Bon Iver @ The Anthem

Months after For Emma, Forever Ago, Bon Iver’s debut album, turned 10 years old, Justin Vernon turned back the clock last Friday at the Anthem in a rare solo performance that harkened back to the most primitive stages of Bon Iver’s evolution. Lacking the typical ensemble of accompanying musicians, Vernon stripped each song of the 90-minute performance down to its core, with nothing more than a guitar or piano and his signature voice echoing through the brand new 2,500 seat venue. The whole show had an air of intimacy as all the usual buffers of a show that disconnect the audience from the performance were absent. There was no opening act, no lights other than a single spotlight, no visual beyond Vernon, surrounded by a circle of instruments, sharing with thousands of people the penetrating stories of his experiences and relationships.

Vernon at Eaux Claires music festival in 2016. Credit: NPR

Unlike previous shows this year, Vernon kept the setlist focused on his earlier songs, performing only four from his most recent record, 22, A Million. The existential worries and feelings of uncertainty that dominated 22 were largely absent as Vernon centered the concert around his feelings and experiences with others. “Hazelton,” a rare performance of his early solo work, and “Roslyn,” a song originally featuring St.

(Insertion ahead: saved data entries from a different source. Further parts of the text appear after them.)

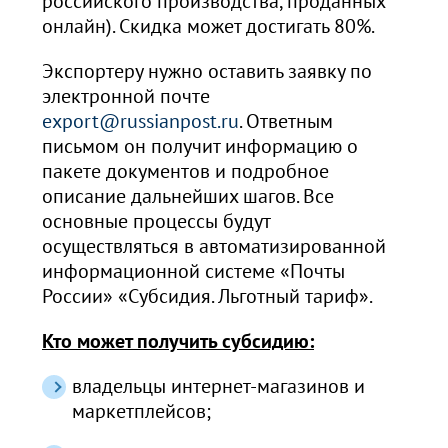
российского производства, проданных
онлайн). Скидка может достигать 80%.
Экспортеру нужно оставить заявку по
электронной почте
export@russianpost.ru
. Ответным
письмом он получит информацию о
пакете документов и подробное
описание дальнейших шагов. Все
основные процессы будут
осуществляться в автоматизированной
информационной системе «Почты
России» «Субсидия. Льготный тариф».
Кто может получить субсидию:
владельцы интернет-магазинов и
маркетплейсов;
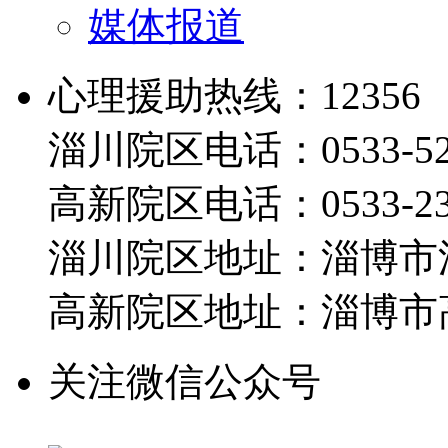
媒体报道
心理援助热线：12356
淄川院区电话：0533-526
高新院区电话：0533-230
淄川院区地址：淄博市淄
高新院区地址：淄博市高
关注微信公众号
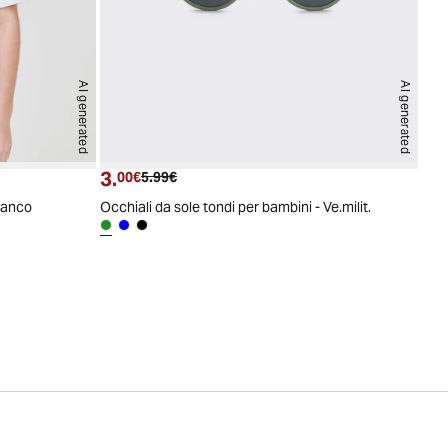
AI generated
AI generated
3.
Prezzo attuale
Prezzo originale
00€
5.99€
Bianco
Occhiali da sole tondi per bambini - Ve.milit.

Vincent, are both desperate attempts to connect with others—to find meaningful relationships and mend broken ones.

Songs about failed relationships came with even more fervor. “Skinny Love,” a song most associate with anguish, was driven by, and infused with, anger. Vernon’s guitar strings were on the verge of snapping with each violent strum prompted by what felt more like malice than heartache. By the song’s end, he was hardly singing but rather screaming the lyrics.

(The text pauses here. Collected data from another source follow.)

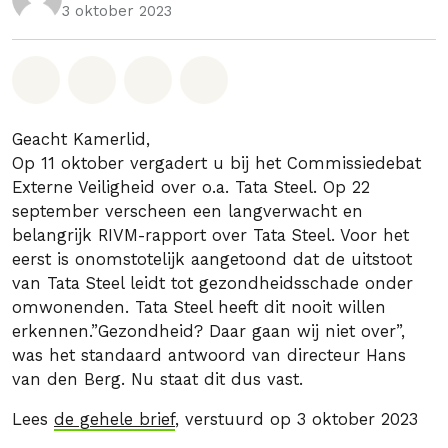
3 oktober 2023
Deel op Whatsapp
Deel op Facebook
Deel via Email
Share on Bluesky
Geacht Kamerlid,
Op 11 oktober vergadert u bij het Commissiedebat
Externe Veiligheid over o.a. Tata Steel. Op 22
september verscheen een langverwacht en
belangrijk RIVM-rapport over Tata Steel. Voor het
eerst is onomstotelijk aangetoond dat de uitstoot
van Tata Steel leidt tot gezondheidsschade onder
omwonenden. Tata Steel heeft dit nooit willen
erkennen.”Gezondheid? Daar gaan wij niet over”,
was het standaard antwoord van directeur Hans
van den Berg. Nu staat dit dus vast.
Lees
de gehele brief
, verstuurd op 3 oktober 2023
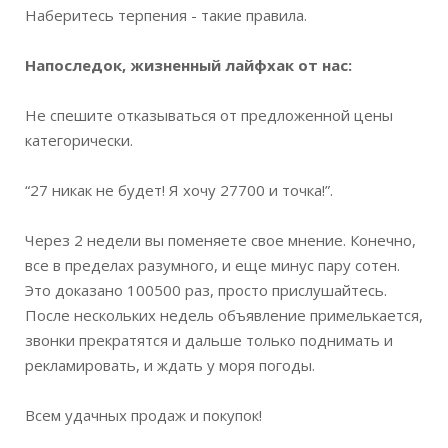
Наберитесь терпения - такие правила.
Напоследок, жизненный лайфхак от нас:
Не спешите отказываться от предложенной цены
категорически.
“27 никак не будет! Я хочу 27700 и точка!”.
Через 2 недели вы поменяете свое мнение. Конечно,
все в пределах разумного, и еще минус пару сотен.
Это доказано 100500 раз, просто прислушайтесь.
После нескольких недель объявление примелькается,
звонки прекратятся и дальше только поднимать и
рекламировать, и ждать у моря погоды.
Всем удачных продаж и покупок!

Vernon even offered a glimpse of an upcoming project, unveiling a new untitled track with sputtering Bruce Hornsby-esque keys layered over his raw voice exploring the depth of his vocal range as he repeatedly cried out the song’s hook, “I can hear cryin’.” In that performance more than any other, Vernon’s music felt much more like catharsis than entertainment, his pain manifesting itself into song to teach and to heal.


Vernon bared his insecurities further to the crowd of misty-eyed fans in expressing the discomfort he feels in playing a show without the rest of Bon Iver. His uncertainty was only subdued through the trust he placed in his music and his ability to captivate an amphitheater full of people to follow him and his words. His music speaks to so many people because that is precisely what it is about—people. Vernon once prefaced a 2015 show in Wisconsin by remarking, “if you don’t have friendship, then you don’t have anything. And I know that it sounds like a Hallmark card, but…I think what we give each other, and what we can believe in each other, I think that’s how we can become greater.” A message fittingly summed up by a shirt sold at the merchandise table—a plain white shirt with black lettering that spelled out “PEOPLE.” No fancy graphic—no distracting colors—nothing to separate the audience from the message.

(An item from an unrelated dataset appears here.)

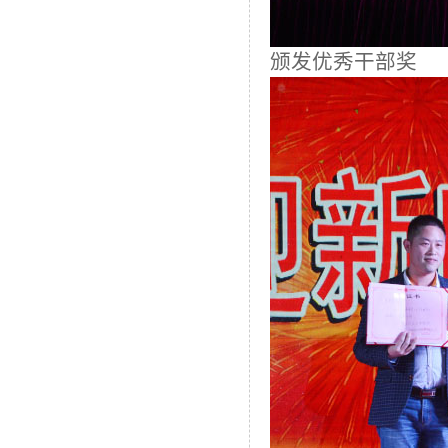
颁发优秀干部奖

In an odd way, Vernon’s performance felt more spiritual than it did musical, conjuring up that same rare sense of community found only in places of worship. That feeling of belonging is what now drives his performances. Vernon surrounds himself with people to find comfort—a maturation from locking himself in a cabin for the winter as he did prior to releasing For Emma. The healing now comes from human connection, not isolation.


Vernon during a 2009 tour of For Emma, Forever Ago. Credit: WBGO

Watching as one man shares the full range of his musical and emotional capabilities with an audience, you feel as if you are intruding on his thoughts. As if such an experience was never meant to be shared with anyone, and yet you are offered this slice of intimacy with a musician you have never known nor met, no matter for how brief a time. Such is the feeling of the profound beauty found beneath Vernon’s music—all you are left doing is standing motionless, entranced by a deep calmness and gratitude for a balding 36-year-old man from Eau Claire, Wisconsin as you and 2,500 other people scream the final lyric of “The Wolves (Act I and II)” into a crescendo, together.